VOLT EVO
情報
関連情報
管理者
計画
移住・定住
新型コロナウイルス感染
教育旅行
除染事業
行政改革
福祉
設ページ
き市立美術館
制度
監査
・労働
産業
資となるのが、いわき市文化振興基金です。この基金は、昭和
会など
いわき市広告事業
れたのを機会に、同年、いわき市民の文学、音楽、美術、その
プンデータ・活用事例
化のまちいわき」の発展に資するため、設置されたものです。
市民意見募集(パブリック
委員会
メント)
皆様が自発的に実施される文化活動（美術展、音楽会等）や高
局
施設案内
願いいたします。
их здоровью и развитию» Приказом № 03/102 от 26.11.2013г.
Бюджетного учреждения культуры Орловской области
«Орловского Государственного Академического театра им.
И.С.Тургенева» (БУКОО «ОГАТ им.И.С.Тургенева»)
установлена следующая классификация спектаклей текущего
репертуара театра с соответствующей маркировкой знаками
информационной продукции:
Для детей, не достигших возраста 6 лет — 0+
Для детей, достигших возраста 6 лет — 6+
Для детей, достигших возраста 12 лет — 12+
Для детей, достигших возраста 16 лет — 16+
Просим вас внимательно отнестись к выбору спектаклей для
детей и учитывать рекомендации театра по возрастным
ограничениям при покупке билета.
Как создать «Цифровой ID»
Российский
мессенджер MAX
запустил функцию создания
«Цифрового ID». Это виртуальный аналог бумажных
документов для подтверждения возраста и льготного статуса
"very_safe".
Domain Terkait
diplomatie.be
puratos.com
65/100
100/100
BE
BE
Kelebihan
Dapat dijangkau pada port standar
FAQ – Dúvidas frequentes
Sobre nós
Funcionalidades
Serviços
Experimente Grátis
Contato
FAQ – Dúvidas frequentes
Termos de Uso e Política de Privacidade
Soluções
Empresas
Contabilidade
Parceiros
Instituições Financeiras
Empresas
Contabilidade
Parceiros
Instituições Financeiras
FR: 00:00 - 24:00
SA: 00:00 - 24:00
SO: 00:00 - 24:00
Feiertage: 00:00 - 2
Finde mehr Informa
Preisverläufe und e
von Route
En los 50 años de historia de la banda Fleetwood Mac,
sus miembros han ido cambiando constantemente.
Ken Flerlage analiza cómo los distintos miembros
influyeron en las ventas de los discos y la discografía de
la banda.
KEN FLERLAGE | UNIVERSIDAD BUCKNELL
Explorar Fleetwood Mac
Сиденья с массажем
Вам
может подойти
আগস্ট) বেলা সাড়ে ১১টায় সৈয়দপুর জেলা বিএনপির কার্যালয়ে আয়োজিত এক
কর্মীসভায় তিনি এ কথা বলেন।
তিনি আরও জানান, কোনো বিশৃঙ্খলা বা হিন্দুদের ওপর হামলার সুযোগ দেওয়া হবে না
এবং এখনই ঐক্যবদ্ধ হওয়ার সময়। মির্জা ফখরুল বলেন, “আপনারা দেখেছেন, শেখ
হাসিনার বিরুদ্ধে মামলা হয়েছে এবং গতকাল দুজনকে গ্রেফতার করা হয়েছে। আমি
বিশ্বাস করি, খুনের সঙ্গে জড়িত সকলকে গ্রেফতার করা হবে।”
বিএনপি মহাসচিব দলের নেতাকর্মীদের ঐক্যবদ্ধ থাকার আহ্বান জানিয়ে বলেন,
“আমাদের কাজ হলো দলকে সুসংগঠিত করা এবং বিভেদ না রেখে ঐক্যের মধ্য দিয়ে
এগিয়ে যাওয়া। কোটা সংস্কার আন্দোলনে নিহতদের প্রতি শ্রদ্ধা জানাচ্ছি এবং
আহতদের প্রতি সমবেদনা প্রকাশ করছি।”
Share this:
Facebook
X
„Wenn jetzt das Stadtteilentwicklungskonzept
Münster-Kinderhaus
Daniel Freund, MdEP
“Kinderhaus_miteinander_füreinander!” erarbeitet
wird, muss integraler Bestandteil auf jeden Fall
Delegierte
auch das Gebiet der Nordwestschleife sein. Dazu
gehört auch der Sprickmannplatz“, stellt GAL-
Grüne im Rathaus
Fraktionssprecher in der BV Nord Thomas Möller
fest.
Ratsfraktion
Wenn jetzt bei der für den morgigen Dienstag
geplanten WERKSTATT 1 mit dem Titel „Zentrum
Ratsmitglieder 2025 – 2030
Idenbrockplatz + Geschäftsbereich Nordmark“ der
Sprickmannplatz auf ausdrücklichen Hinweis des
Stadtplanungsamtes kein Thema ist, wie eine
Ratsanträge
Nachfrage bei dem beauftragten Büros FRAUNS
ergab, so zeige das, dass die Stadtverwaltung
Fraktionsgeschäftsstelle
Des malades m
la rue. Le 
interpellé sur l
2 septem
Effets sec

=-=-=-=-=

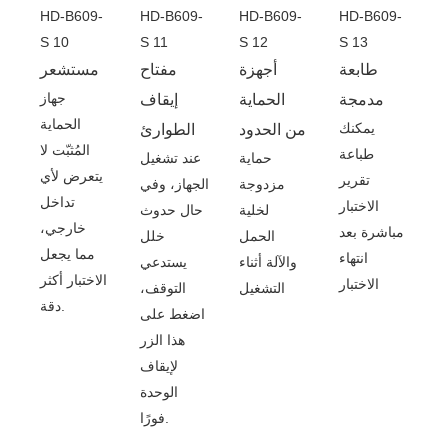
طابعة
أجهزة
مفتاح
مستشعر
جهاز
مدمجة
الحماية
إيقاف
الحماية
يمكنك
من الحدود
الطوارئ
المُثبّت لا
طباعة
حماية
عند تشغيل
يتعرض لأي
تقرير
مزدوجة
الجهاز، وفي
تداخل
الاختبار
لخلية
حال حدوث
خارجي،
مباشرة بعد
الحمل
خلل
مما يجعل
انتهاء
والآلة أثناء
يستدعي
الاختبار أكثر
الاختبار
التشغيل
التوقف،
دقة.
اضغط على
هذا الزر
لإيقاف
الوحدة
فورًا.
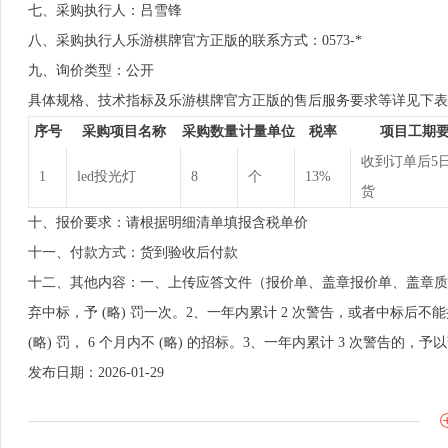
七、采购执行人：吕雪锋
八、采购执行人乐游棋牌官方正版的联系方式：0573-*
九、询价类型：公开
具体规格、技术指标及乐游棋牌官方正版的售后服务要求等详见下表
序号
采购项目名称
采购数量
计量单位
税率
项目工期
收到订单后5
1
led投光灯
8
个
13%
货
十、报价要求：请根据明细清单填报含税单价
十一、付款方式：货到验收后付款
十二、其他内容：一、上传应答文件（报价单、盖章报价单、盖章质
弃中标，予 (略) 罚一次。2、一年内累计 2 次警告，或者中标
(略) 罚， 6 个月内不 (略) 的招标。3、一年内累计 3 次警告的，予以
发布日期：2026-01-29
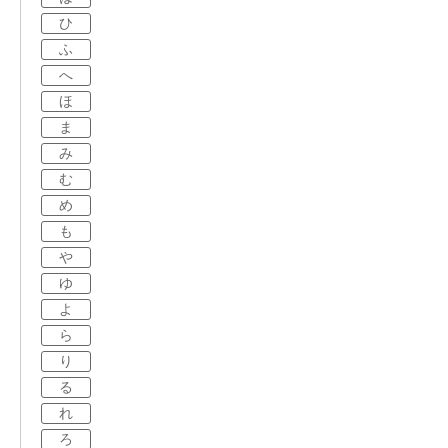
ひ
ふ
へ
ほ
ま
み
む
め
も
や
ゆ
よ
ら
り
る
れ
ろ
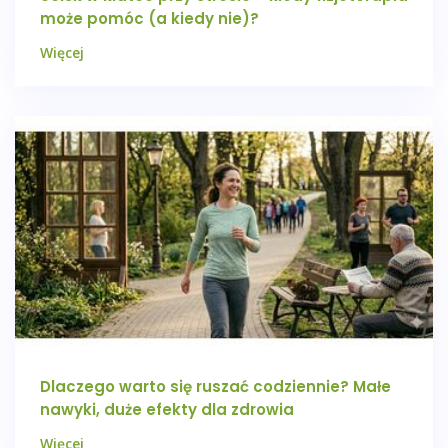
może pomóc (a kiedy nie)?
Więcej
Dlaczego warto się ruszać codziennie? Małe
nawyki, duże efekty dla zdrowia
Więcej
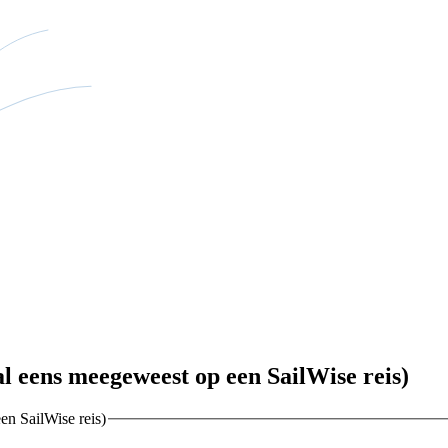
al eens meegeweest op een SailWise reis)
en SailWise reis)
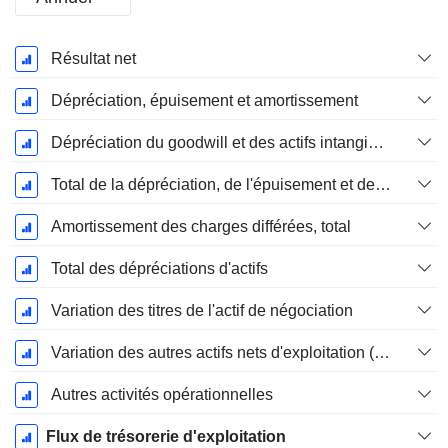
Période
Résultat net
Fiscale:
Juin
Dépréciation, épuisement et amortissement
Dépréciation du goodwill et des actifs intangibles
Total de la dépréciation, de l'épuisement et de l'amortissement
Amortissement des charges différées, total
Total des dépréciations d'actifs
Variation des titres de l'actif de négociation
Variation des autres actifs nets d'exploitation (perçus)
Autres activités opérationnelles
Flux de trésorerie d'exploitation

=-=-=-=-=

▶ **DIRECTIONS FOR THIS TASK**
Retype exactly, and only, the lines above from the one where "Daniel Freund, MdEP" occurs up to and including the one where "Nachfrage bei dem beauftragten Büros FRAUNS" occurs.

▶ **ANSWER SECTION**
Daniel Freund, MdEP
“Kinderhaus_miteinander_füreinander!” erarbeitet
wird, muss integraler Bestandteil auf jeden Fall
Delegierte
auch das Gebiet der Nordwestschleife sein. Dazu
gehört auch der Sprickmannplatz“, stellt GAL-
Grüne im Rathaus
Fraktionssprecher in der BV Nord Thomas Möller
fest.
Ratsfraktion
Wenn jetzt bei der für den morgigen Dienstag
geplanten WERKSTATT 1 mit dem Titel „Zentrum
Ratsmitglieder 2025 – 2030
Idenbrockplatz + Geschäftsbereich Nordmark“ der
Sprickmannplatz auf ausdrücklichen Hinweis des
Stadtplanungsamtes kein Thema ist, wie eine
Ratsanträge
Nachfrage bei dem beauftragten Büros FRAUNS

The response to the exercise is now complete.